◆ Extracted page text data:

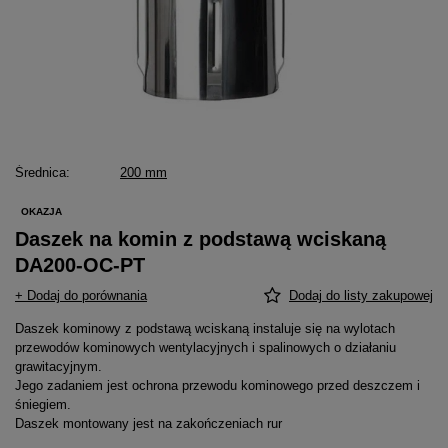
Średnica
200 mm
OKAZJA
Daszek na komin z podstawą wciskaną
DA200-OC-PT
+ Dodaj do porównania
Dodaj do listy zakupowej
Daszek kominowy z podstawą wciskaną instaluje się na wylotach
przewodów kominowych wentylacyjnych i spalinowych o działaniu
grawitacyjnym.
Jego zadaniem jest ochrona przewodu kominowego przed deszczem i
śniegiem.
Daszek montowany jest na zakończeniach rur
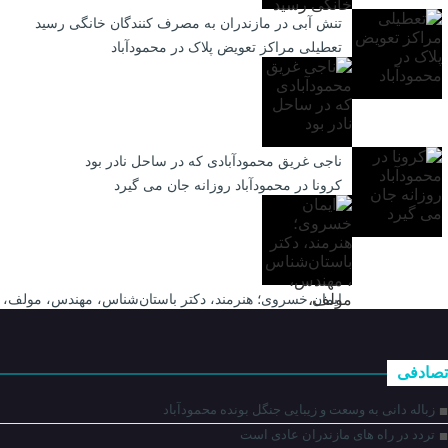
تنش آبی در مازندران به مصرف كنندگان خانگی رسيد
تعطیلی مراکز تعویض پلاک در محمودآباد
ناجی غریق محمودآبادی که در ساحل نادر بود
کرونا در محمودآباد روزانه جان می گیرد
ایمان خسروی؛ هنرمند، دکتر باستان‌شناس، مهندس، مولف،
تصادفی
زباله دانی به وسعت و زیبایی جنگل بونده محمودآباد
تردد در راه های مازندران عادی است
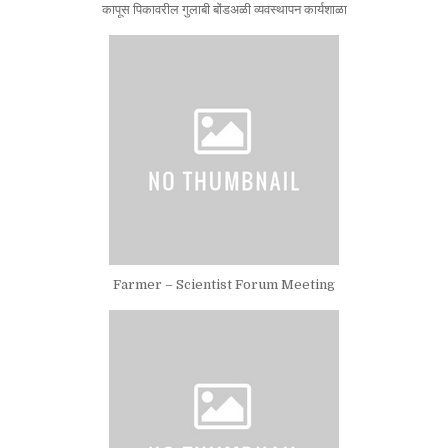
कापूस पिकावरील गुलाबी बोंडअळी व्यवस्थापन कार्यशाळा
Farmer – Scientist Forum Meeting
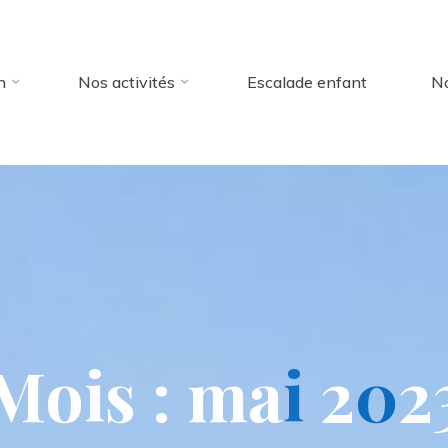
n
Nos activités
Escalade enfant
No
M
o
i
s
:
m
a
i
2
0
2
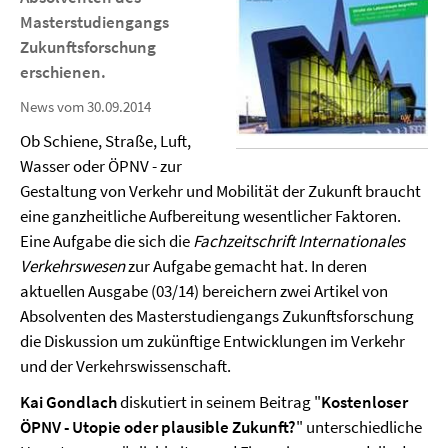
Masterstudiengangs
Zukunftsforschung
erschienen.
News vom 30.09.2014
Ob Schiene, Straße, Luft,
Wasser oder ÖPNV - zur
Gestaltung von Verkehr und Mobilität der Zukunft braucht
eine ganzheitliche Aufbereitung wesentlicher Faktoren.
Eine Aufgabe die sich die
Fachzeitschrift Internationales
Verkehrswesen
zur Aufgabe gemacht hat. In deren
aktuellen Ausgabe (03/14) bereichern zwei Artikel von
Absolventen des Masterstudiengangs Zukunftsforschung
die Diskussion um zukünftige Entwicklungen im Verkehr
und der Verkehrswissenschaft.
Kai Gondlach
diskutiert in seinem Beitrag "
Kostenloser
ÖPNV - Utopie oder plausible Zukunft?
" unterschiedliche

◆ WHAT THE TASK REQUIRES:
Only lines with the word "مازندران" go in the answer. Take them all from the entries above.

◆ EXPECTED ANSWER:
تنش آبی در مازندران به مصرف كنندگان خانگی رسيد
تردد در راه های مازندران عادی است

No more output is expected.